TCS Daily

Tigers and Rhinos and Pandas, Oh My!

By Iain Murray - May 28, 2002 12:00 AM

There's a reason the World Wildlife Fund uses a Giant Panda as its symbol. An endangered, attractive mammal is a magnet for sympathy. They would never think of using a burrowing insect or a slimy mould, however endangered they were.

So it is not surprising that media the world over found the claim that a quarter of the world's mammal species faced extinction the most important aspect of the United Nations Environment Program's (UNEP) new report on the outlook for the environment over the next 30 years. The Associated Press began its story with the claim "A quarter of the world's mammal species -- from tigers to rhinos -- could face extinction within 30 years," while The Independent of London argued that this was evidence of a "sixth wave of mass extinction." These extravagant claims, however, are hard to back up with hard data.
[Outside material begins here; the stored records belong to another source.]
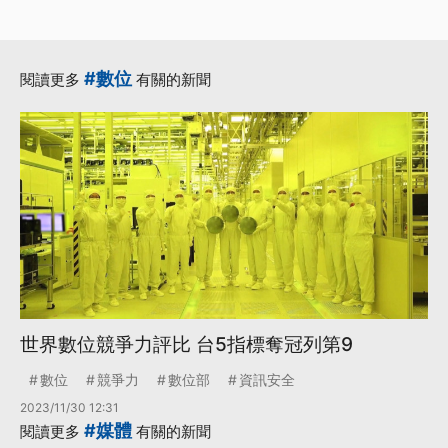
·
·
·
公聽會
媒體
平台
新聞
·
·
機制
更多...
#數位
閱讀更多
有關的新聞
世界數位競爭力評比 台5指標奪冠列第9
數位
競爭力
數位部
資訊安全
2023/11/30 12:31
#媒體
閱讀更多
有關的新聞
The UN claims 11,000 species face extinction over the next 30 years, including one quarter of all mammals (1,130) and 12 percent of birds (1,183). These figures, though, seem remarkably high when we compare them to the historic evidence. We have pretty good data about extinctions of the higher species -- mammals and birds -- since about 1600 AD, and a quick look at those figures puts the environmentalists' claims into perspective. There are about 4,500 documented mammalian species, but only 110 have gone extinct in the past 400 years. Similarly, there are about 9,500 species of bird, with only 103 recorded extinctions. In this era of conservation, when we know more about what causes extinctions than ever before, the suggestion that the extinction rate might increase so violently flies in the face of logic.

In fact, the total rate of extinctions claimed by UNEP -- about 11,000 species over the next thirty years -- is not far off what reasonable estimates of the problem suggest. Models based on experimental data rather than theories suggest a modern extinction rate of about 0.7 percent of species over 50 years. We would therefore expect around 11,000 extinctions among the 1,500,000 documented species we currently monitor. However, only about 30 of these would be mammals and 70 birds. The vast majority of extinctions would be among insect life. UNEP, however, does not categorize many insect species as being threatened, which is probably an artifact of how much attention is paid to these species. The rules for categorizing a species as endangered, for instance, include specific measures in square kilometers of the animal's habitat. These numbers take no account of the size of animal, an obvious bias towards the bigger animals.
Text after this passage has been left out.